心配はしてなかったけど、それにしても大喜びだ。柊ちゃんは、光坂さんと二人でUMA食い尽くしの旅に出てしまった。
で、阿蘇さんと藤田さんの方は……。
「アーンってしてください! アーンってしてください!」
「やめろ。床が汚れるから土下座すんな」
「酷くない!?」
「今からケーキ食うんだろ。ほらウェットティッシュで手ぇ拭け」
「手が汚れて使えないのでアーンしてくれませんか」
「ごめん、俺の腕二本しかねぇんだ」
「どっちもガラガラに空いてますよね?」
「……まぁ、一国ぐらいならしてやらんでもない」
「え、嘘、デレた。明日空からタチウオでも降ってくるんじゃねぇか」
「よし口開けろ」
「お恵みありがとうございます。えーと、お国名は?」
「バチカン市国」
「実質一口!!」
「これ食ったら帰れ」
「全然デレてなかった! 絶対帰らないですいただきますモグモグモグ」
「……」
「……あれ。ねぇ阿蘇、何か入ってる。何これ」
「あ? アーモンドスライスか毒だよ」
「毒の可能性もあんの!?」
……。
仲いい……のか?
いや、いいな。うん、とても仲良しだ。流石幼馴染。まるで漫才のような掛け合いである。
さて、周りの状況も確認できた所で、いよいよ彼女にお礼をしなくちゃいけない。オレは、大江ちゃんに向き直った。
大江ちゃんは、巨大なケーキの前で目に見えて狼狽えていた。
「ど、どこから食べていいのか分からなくて……!」
「あー、そうだよね。大作だもんね」
「え、ええ。崩すの勿体ないなぁと思います」
「じゃあオレが取っていい? 食べてもらいたい部分があるんだー」
「はい! はい! ありがとうございます!」
なんだかとても嬉しそうだ。良かった、大江ちゃんケーキ好きなんだな。
オレは、日本列島をごっそりとスプーンですくった。
「い、いいんですか!?」
「いーよいーよ。オレの担当日本だったの」
「なんだか神様みたいな発言ですね……」
「食べて! 大江ちゃん、イチゴが好きだって聞いたからいっぱい入れたんだ!」
この言葉に、大江ちゃんは「覚えててくれてたんですか……」と顔を赤らめてうつむいた。相当イチゴが好きみたいだ。良かった。
「栃木あたりに頑張って入れた」
「生産量一位ですもんね」
「あ、うまく取れた。大江ちゃん、食べて食べて!」
「ふぇ!? で、でも……」
「ほら見て、めっちゃ綺麗にスプーンですくえたんだ! 一度お皿に移してたら崩れちゃうし、このまま食って!」
「え、え、はい、そうですね! ではいただきます!」
顔を真っ赤にした大江ちゃんがオレの持ったスプーンに食いついた。その瞬間、眼鏡をかけた目がパチッと開かれる。もぐもぐとゆっくり咀嚼し、飲み込む。
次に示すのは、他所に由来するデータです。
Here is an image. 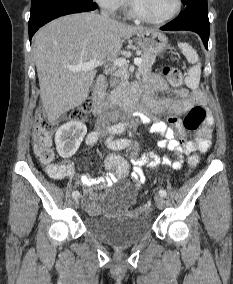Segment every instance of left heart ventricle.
<instances>
[{"instance_id": "b2bd125f", "label": "left heart ventricle", "mask_w": 233, "mask_h": 284, "mask_svg": "<svg viewBox=\"0 0 233 284\" xmlns=\"http://www.w3.org/2000/svg\"><path fill=\"white\" fill-rule=\"evenodd\" d=\"M138 10L150 18H162L169 14L175 0H134Z\"/></svg>"}]
</instances>
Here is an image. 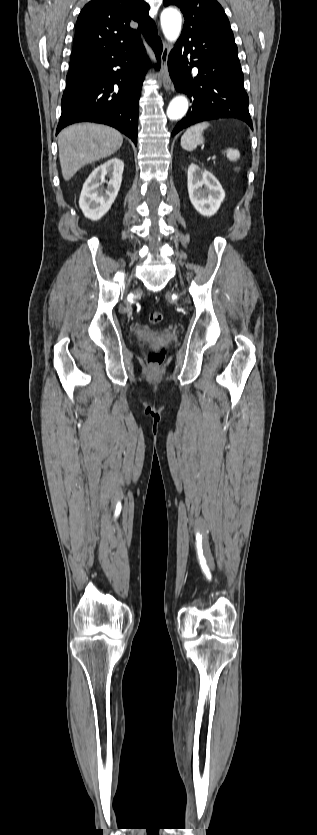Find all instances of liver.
I'll return each mask as SVG.
<instances>
[{
    "label": "liver",
    "mask_w": 317,
    "mask_h": 835,
    "mask_svg": "<svg viewBox=\"0 0 317 835\" xmlns=\"http://www.w3.org/2000/svg\"><path fill=\"white\" fill-rule=\"evenodd\" d=\"M123 137L116 129L101 124H75L58 135L63 178L68 181L86 164L117 152Z\"/></svg>",
    "instance_id": "6515ba94"
}]
</instances>
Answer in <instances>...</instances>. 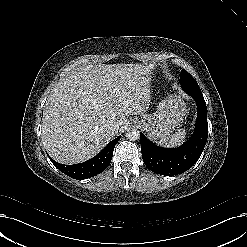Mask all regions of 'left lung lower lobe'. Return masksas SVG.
<instances>
[{"instance_id":"obj_1","label":"left lung lower lobe","mask_w":247,"mask_h":247,"mask_svg":"<svg viewBox=\"0 0 247 247\" xmlns=\"http://www.w3.org/2000/svg\"><path fill=\"white\" fill-rule=\"evenodd\" d=\"M182 89L193 97L197 104L198 114L192 137L178 148L167 149L156 146L140 134L144 164L151 171L165 176L178 175L190 169L201 156L208 137L207 107L198 84L182 86Z\"/></svg>"}]
</instances>
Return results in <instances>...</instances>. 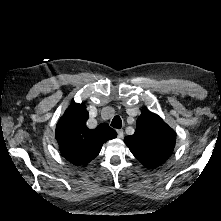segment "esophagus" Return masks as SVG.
Segmentation results:
<instances>
[{"label": "esophagus", "instance_id": "obj_1", "mask_svg": "<svg viewBox=\"0 0 221 221\" xmlns=\"http://www.w3.org/2000/svg\"><path fill=\"white\" fill-rule=\"evenodd\" d=\"M117 136L118 138L122 139L124 137V132L122 129H118L117 130Z\"/></svg>", "mask_w": 221, "mask_h": 221}]
</instances>
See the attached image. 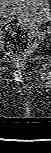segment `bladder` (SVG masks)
<instances>
[{
  "label": "bladder",
  "mask_w": 51,
  "mask_h": 153,
  "mask_svg": "<svg viewBox=\"0 0 51 153\" xmlns=\"http://www.w3.org/2000/svg\"><path fill=\"white\" fill-rule=\"evenodd\" d=\"M1 9L36 24H43L51 17L49 0H1Z\"/></svg>",
  "instance_id": "31cf9c89"
}]
</instances>
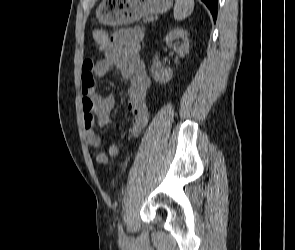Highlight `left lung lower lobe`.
Here are the masks:
<instances>
[{
	"instance_id": "0a47b994",
	"label": "left lung lower lobe",
	"mask_w": 295,
	"mask_h": 250,
	"mask_svg": "<svg viewBox=\"0 0 295 250\" xmlns=\"http://www.w3.org/2000/svg\"><path fill=\"white\" fill-rule=\"evenodd\" d=\"M209 8L212 13L213 19L216 20L217 17V5L218 0H201Z\"/></svg>"
}]
</instances>
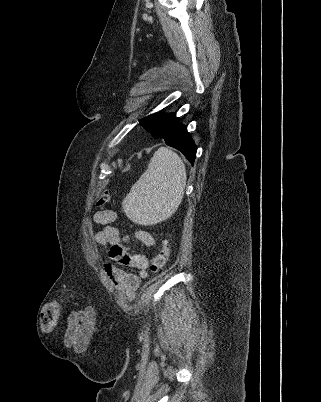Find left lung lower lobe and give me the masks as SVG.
I'll list each match as a JSON object with an SVG mask.
<instances>
[{
	"mask_svg": "<svg viewBox=\"0 0 321 402\" xmlns=\"http://www.w3.org/2000/svg\"><path fill=\"white\" fill-rule=\"evenodd\" d=\"M156 135L163 138L167 145L181 151L189 162L194 164L197 147L175 114L158 115Z\"/></svg>",
	"mask_w": 321,
	"mask_h": 402,
	"instance_id": "obj_1",
	"label": "left lung lower lobe"
}]
</instances>
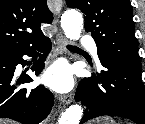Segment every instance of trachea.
I'll list each match as a JSON object with an SVG mask.
<instances>
[{
  "label": "trachea",
  "mask_w": 145,
  "mask_h": 124,
  "mask_svg": "<svg viewBox=\"0 0 145 124\" xmlns=\"http://www.w3.org/2000/svg\"><path fill=\"white\" fill-rule=\"evenodd\" d=\"M68 48H69V49H76V50H78V49H79L78 47L71 46V45H70V46H68Z\"/></svg>",
  "instance_id": "trachea-1"
}]
</instances>
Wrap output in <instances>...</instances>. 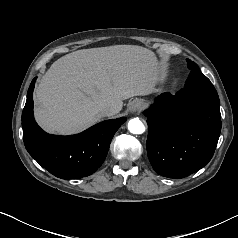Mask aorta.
Masks as SVG:
<instances>
[{
    "instance_id": "762f6f07",
    "label": "aorta",
    "mask_w": 238,
    "mask_h": 238,
    "mask_svg": "<svg viewBox=\"0 0 238 238\" xmlns=\"http://www.w3.org/2000/svg\"><path fill=\"white\" fill-rule=\"evenodd\" d=\"M128 130L132 134H142L145 132V126L139 118H133L128 122Z\"/></svg>"
}]
</instances>
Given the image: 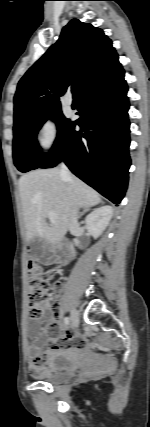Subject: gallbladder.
<instances>
[{"mask_svg":"<svg viewBox=\"0 0 150 427\" xmlns=\"http://www.w3.org/2000/svg\"><path fill=\"white\" fill-rule=\"evenodd\" d=\"M30 253L33 258L40 261L43 264H50L52 261V256L49 253V244L40 239L34 238L29 243Z\"/></svg>","mask_w":150,"mask_h":427,"instance_id":"bac80fb5","label":"gallbladder"}]
</instances>
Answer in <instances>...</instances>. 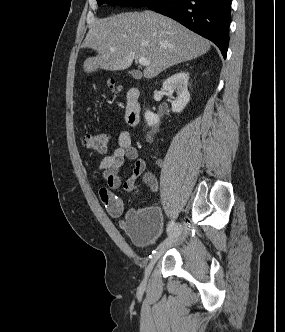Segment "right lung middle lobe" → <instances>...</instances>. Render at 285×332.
I'll use <instances>...</instances> for the list:
<instances>
[{"label": "right lung middle lobe", "mask_w": 285, "mask_h": 332, "mask_svg": "<svg viewBox=\"0 0 285 332\" xmlns=\"http://www.w3.org/2000/svg\"><path fill=\"white\" fill-rule=\"evenodd\" d=\"M153 0H97L98 4L108 3L112 6H132L141 7L146 6Z\"/></svg>", "instance_id": "right-lung-middle-lobe-1"}]
</instances>
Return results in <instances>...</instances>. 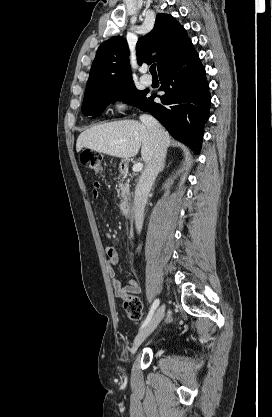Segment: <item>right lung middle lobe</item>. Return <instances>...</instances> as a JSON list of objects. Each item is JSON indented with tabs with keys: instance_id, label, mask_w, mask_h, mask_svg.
<instances>
[{
	"instance_id": "dd1d6c3e",
	"label": "right lung middle lobe",
	"mask_w": 272,
	"mask_h": 417,
	"mask_svg": "<svg viewBox=\"0 0 272 417\" xmlns=\"http://www.w3.org/2000/svg\"><path fill=\"white\" fill-rule=\"evenodd\" d=\"M147 90L139 91L134 84L126 87L102 90L95 93L85 94L82 112L85 116H99L108 104L116 99L125 100L128 104L140 108L147 99Z\"/></svg>"
}]
</instances>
そして両頬を押さえて、大輪の花が咲いたように笑った。
「美味しいーっ! すごく美味しいです! こんな美味しいケーキ食べたことないっ!」
「……」
「……ハッ! す、すいません! あまりに美味しくって我を忘れちゃって……!」
「……いや、全然……ええと……」
スプーンを持った手のまま固まる。心臓は煩いぐらいバクバクとしていたのに、なんでかそれを彼女に悟られたくなかった。
代わりに、周りの人から大江ちゃんの食べてる顔が見られないよう移動しつつ言う。
「……もう一口、どうですか」
「え、いいんですか!?」
……すごくわがままを言えるのであれば、来年もこの子からバレンタインデーに貰えたらいいな、などと。
そんな邪な事を思いながら、オレは彼女にケーキを差し出すのであった。